# Training from scratch v/s Transfer learning
This project was a part of **Machine Learning Specialization with TF2** by [**CLOUDXLAB**](http://cloudxlab.com/).

### What are we going to do?

We will train a neural network (say model A) on data related to 6 of the classes, and we will train another neural network (say model B) on the remaining 2 classes. Then, we would use the pre-trained weights of model A and tune the last layer so as to classify these 2 classes(this technique is called Transfer Learning), and compare the results of classification obtained using normal training and transfer learning. In this project, we would practically appreciate the use of Transfer Learning.

In [1]:
import numpy as np
import tensorflow as tf
from tensorflow import keras

In [6]:
(X_train_full, y_train_full), (X_test, y_test) = keras.datasets.fashion_mnist.load_data()
X_train_full = X_train_full[:30000]
y_train_full = y_train_full[:30000]

In [7]:
X_test = X_test[:5000]
y_test = y_test[:5000]

In [8]:
X_train_full = X_train_full / 255.0
X_test = X_test / 255.0

In [9]:
X_valid, X_train =X_train_full[:5000], X_train_full[5000:]

In [10]:
y_valid, y_train = y_train_full[:5000], y_train_full[5000:]

### Dividing the data sets
Let's split the fashion MNIST training set in two:

**X_train_A:** all images of all items except for sandals and shirts (classes 5 and 6). **X_train_B:** a much smaller training set of just the first 200 images of sandals or shirts. The validation set and the test set are also split this way, but without restricting the number of images.

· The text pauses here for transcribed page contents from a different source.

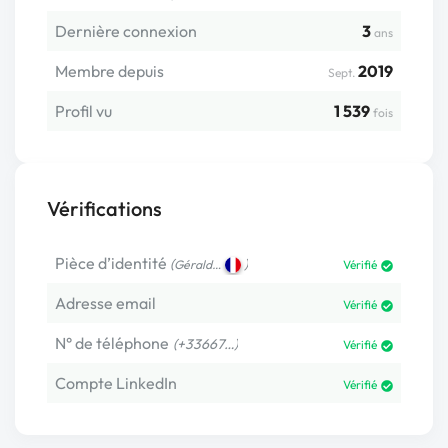
Dernière connexion
3
ans
Membre depuis
2019
Sept.
Profil vu
1 539
fois
Vérifications
Pièce d’identité
(
)
Gérald…
Vérifié
Adresse email
Vérifié
N° de téléphone
(+33667…)
Vérifié
Compte LinkedIn
Vérifié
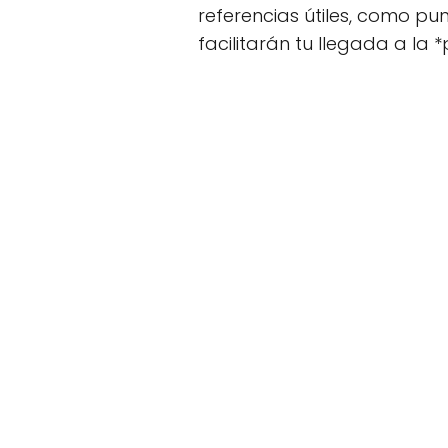
referencias útiles, como pu
facilitarán tu llegada a la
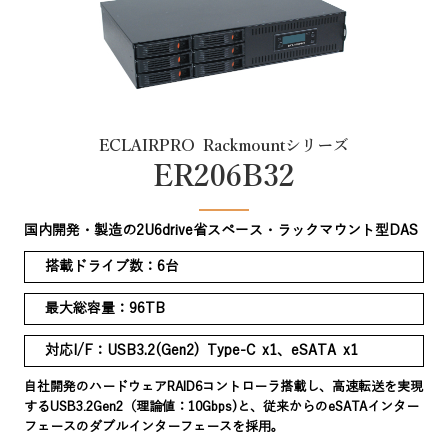
ECLAIRPRO Rackmountシリーズ
ER206B32
国内開発・製造の2U6drive省スペース・ラックマウント型DAS
搭載ドライブ数：6台
最大総容量：96TB
対応I/F：USB3.2(Gen2) Type-C x1、eSATA x1
自社開発のハードウェアRAID6コントローラ搭載し、高速転送を実現
するUSB3.2Gen2（理論値：10Gbps)と、従来からのeSATAインター
フェースのダブルインターフェースを採用。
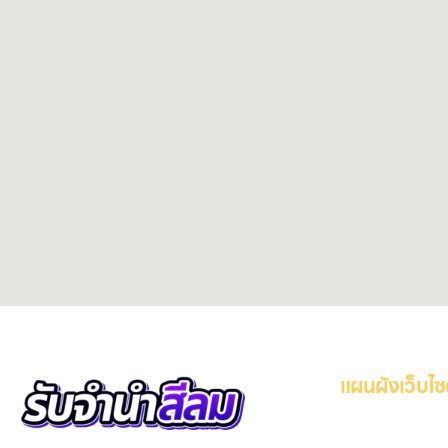
แผนผังเว็บไซ
หน้าหลัก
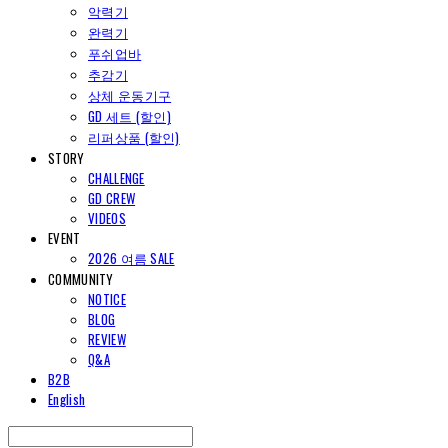
악력기
완력기
푸쉬업바
추감기
상체 운동기구
GD 세트 (할인)
리퍼상품 (할인)
STORY
CHALLENGE
GD CREW
VIDEOS
EVENT
2026 여름 SALE
COMMUNITY
NOTICE
BLOG
REVIEW
Q&A
B2B
English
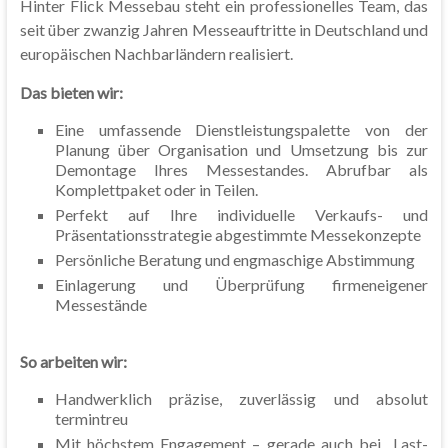
Hinter Flick Messebau steht ein professionelles Team, das
seit über zwanzig Jahren Messeauftritte in Deutschland und
europäischen Nachbarländern realisiert.
Das bieten wir:
Eine umfassende Dienstleistungspalette von der
Planung über Organisation und Umsetzung bis zur
Demontage Ihres Messestandes. Abrufbar als
Komplettpaket oder in Teilen.
Perfekt auf Ihre individuelle Verkaufs- und
Präsentationsstrategie abgestimmte Messekonzepte
Persönliche Beratung und engmaschige Abstimmung
Einlagerung und Überprüfung firmeneigener
Messestände
So arbeiten wir:
Handwerklich präzise, zuverlässig und absolut
termintreu
Mit höchstem Engagement – gerade auch bei „Last-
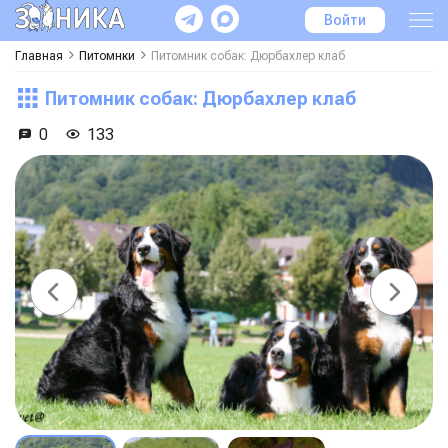
Войти
Главная
Питомнки
Питомник собак: Дюрбахлер клаб
Питомник собак: Дюрбахлер клаб
0
133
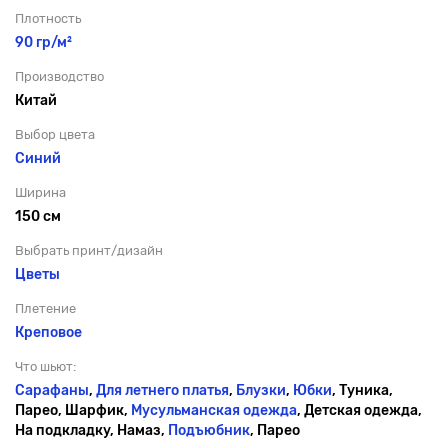
Плотность
90 гр/м²
Производство
Китай
Выбор цвета
Синий
Ширина
150 см
Выбрать принт/дизайн
Цветы
Плетение
Креповое
Что шьют:
Сарафаны
,
Для летнего платья
,
Блузки
,
Юбки
, Туника,
Парео, Шарфик,
Мусульманская одежда
, Детская одежда,
На подкладку, Намаз,
Подъюбник
, Парео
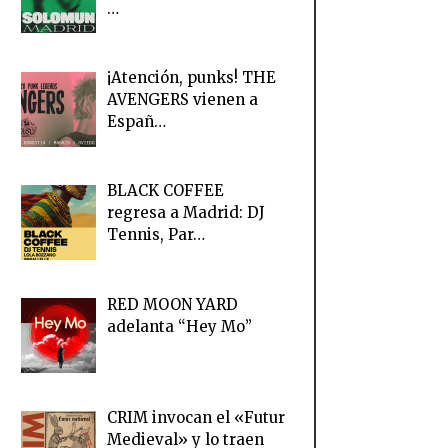
…
¡Atención, punks! THE
AVENGERS vienen a
Españ…
BLACK COFFEE
regresa a Madrid: DJ
Tennis, Par…
RED MOON YARD
adelanta “Hey Mo”
CRIM invocan el «Futur
Medieval» y lo traen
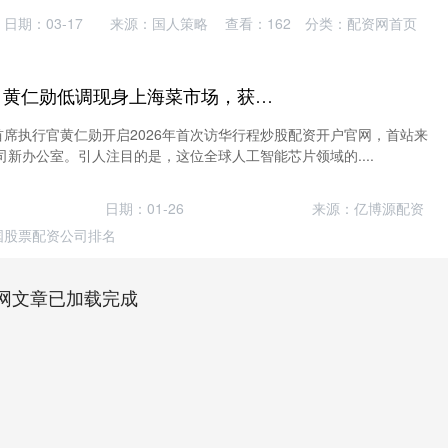
日期：03-17
来源：国人策略
查看：
162
分类：
配资网首页
炒股配资开户官网 黄仁勋低调现身上海菜市场，获商铺老板签名红包引围观
首席执行官黄仁勋开启2026年首次访华行程炒股配资开户官网，首站来
新办公室。引人注目的是，这位全球人工智能芯片领域的....
日期：01-26
来源：亿博源配资
国股票配资公司排名
网文章已加载完成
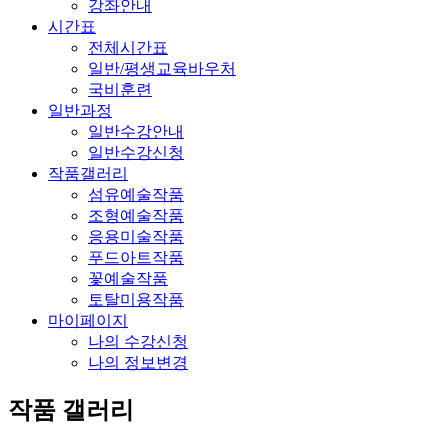
강좌안내
시간표
전체시간표
일반/평생교육바우처
국비훈련
일반과정
일반수강안내
일반수강신청
작품갤러리
섬유예술작품
조형예술작품
응용미술작품
푸드아트작품
꽃예술작품
토탈미용작품
마이페이지
나의 수강신청
나의 정보변경
작품 갤러리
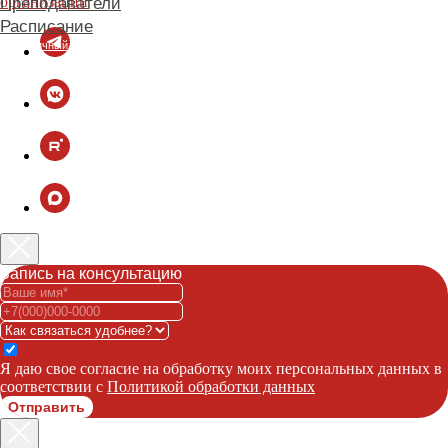
организации
Запись на консультацию
Я даю свое согласие на обработку моих персональных данных в
соответствии с
Политикой обработки данных
Отправить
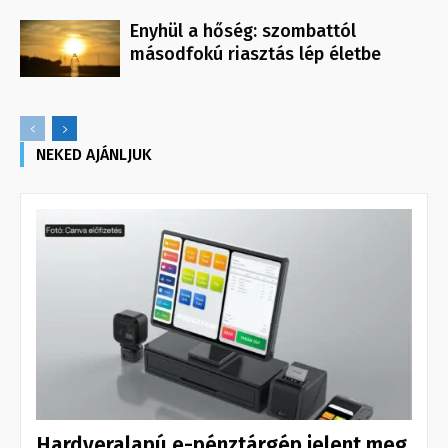
Enyhül a hőség: szombattól
másodfokú riasztás lép életbe
NEKED AJÁNLJUK
Hardveralapú e-pénztárgép jelent meg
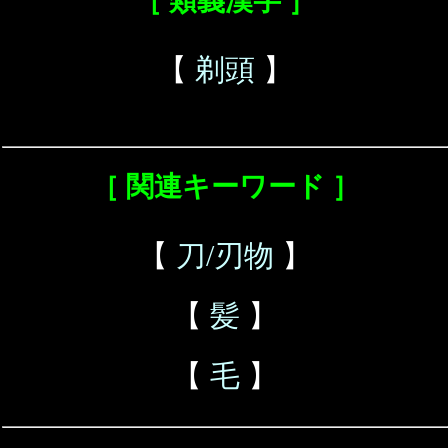
［ 類義漢字 ］
【
剃頭
】
［ 関連キーワード ］
【
刀/刃物
】
【
髪
】
【
毛
】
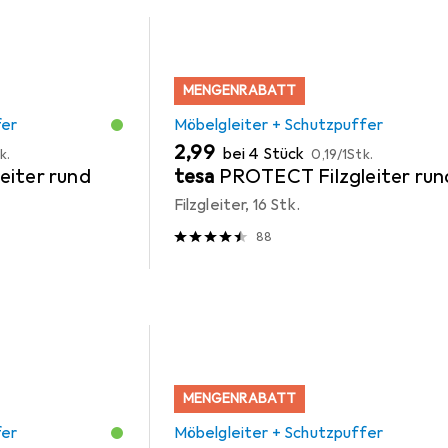
MENGENRABATT
fer
Möbelgleiter + Schutzpuffer
EUR
EUR
2,99
bei 4 Stück
k.
0,19
/
1Stk.
eiter rund
tesa
PROTECT Filzgleiter run
Filzgleiter, 16 Stk.
88
MENGENRABATT
fer
Möbelgleiter + Schutzpuffer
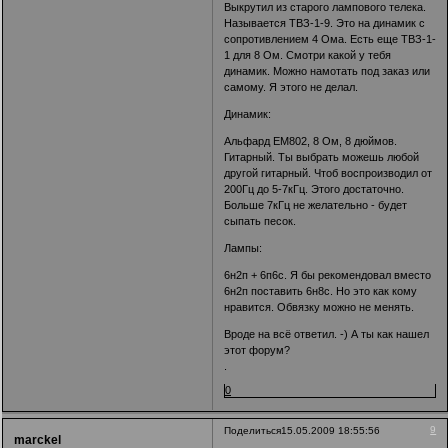
Выкрутил из старого лампового телека.
Называется ТВЗ-1-9. Это на динамик с
сопротивлением 4 Ома. Есть еще ТВЗ-1-
1 для 8 Ом. Смотри какой у тебя
динамик. Можно намотать под заказ или
самому. Я этого не делал.
Динамик:
Альфард ЕМ802, 8 Ом, 8 дюймов.
Гитарный. Ты выбрать можешь любой
другой гитарный. Чтоб воспроизводил от
200Гц до 5-7кГц. Этого достаточно.
Больше 7кГц не желательно - будет
сыпать песок.
Лампы:
6н2п + 6п6с. Я бы рекомендовал вместо
6н2п поставить 6н8с. Но это как кому
нравится. Обвязку можно не менять.
Вроде на всё ответил. -) А ты как нашел
этот форум?
.
0
9
Поделиться
15.05.2009 18:55:56
marckel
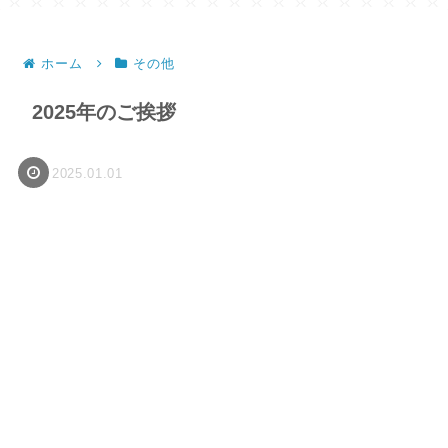
ホーム
その他
2025年のご挨拶
2025.01.01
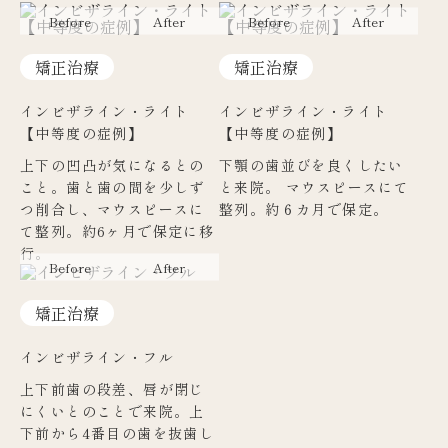
矯正治療
矯正治療
インビザライン・ライト
インビザライン・ライト
【中等度の症例】
【中等度の症例】
上下の凹凸が気になるとの
下顎の歯並びを良くしたい
こと。歯と歯の間を少しず
と来院。 マウスピースにて
つ削合し、マウスピースに
整列。約６カ月で保定。
て整列。約6ヶ月で保定に移
行。
矯正治療
インビザライン・フル
上下前歯の段差、唇が閉じ
にくいとのことで来院。上
下前から4番目の歯を抜歯し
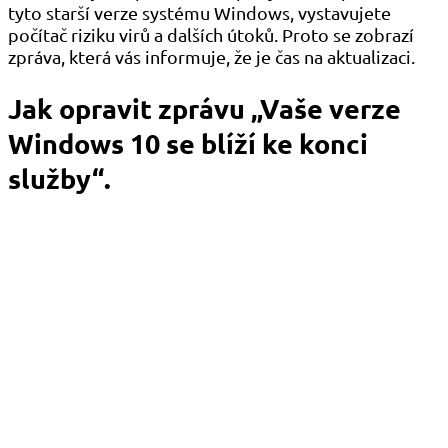
tyto starší verze systému Windows, vystavujete
počítač riziku virů a dalších útoků. Proto se zobrazí
zpráva, která vás informuje, že je čas na aktualizaci.
Jak opravit zprávu „Vaše verze
Windows 10 se blíží ke konci
služby“.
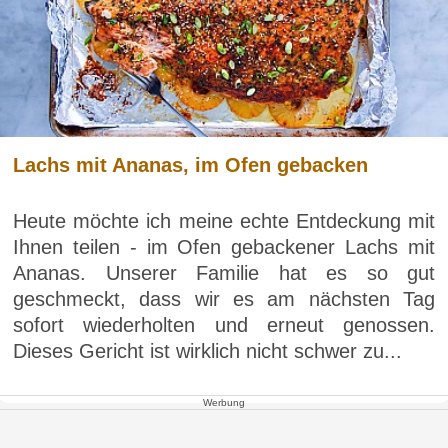
Lachs mit Ananas, im Ofen gebacken
Heute möchte ich meine echte Entdeckung mit
Ihnen teilen - im Ofen gebackener Lachs mit
Ananas. Unserer Familie hat es so gut
geschmeckt, dass wir es am nächsten Tag
sofort wiederholten und erneut genossen.
Dieses Gericht ist wirklich nicht schwer zu...
Werbung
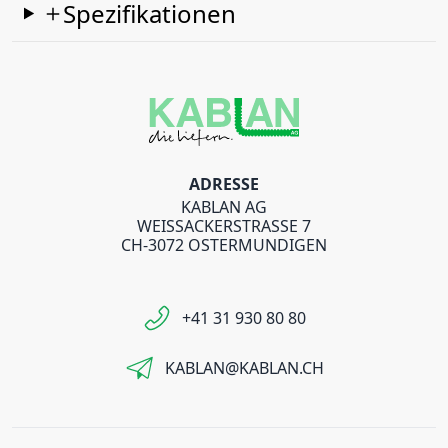
Spezifikationen
ADRESSE
KABLAN AG
WEISSACKERSTRASSE 7
CH-3072 OSTERMUNDIGEN
+41 31 930 80 80
KABLAN@KABLAN.CH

**Why are we doing this?**

We will train a model on set A (classification task with 8 classes), and try to reuse it to tackle set B (binary classification). We hope to transfer a little bit of knowledge from task A to task B, since classes in set A (sneakers, ankle boots, coats, t-shirts, etc.) are somewhat similar to classes in set B (sandals and shirts). However, since we are using Dense layers, only patterns that occur at the same location can be reused (in contrast, convolutional layers will transfer much better, since learned patterns can be detected anywhere on the image).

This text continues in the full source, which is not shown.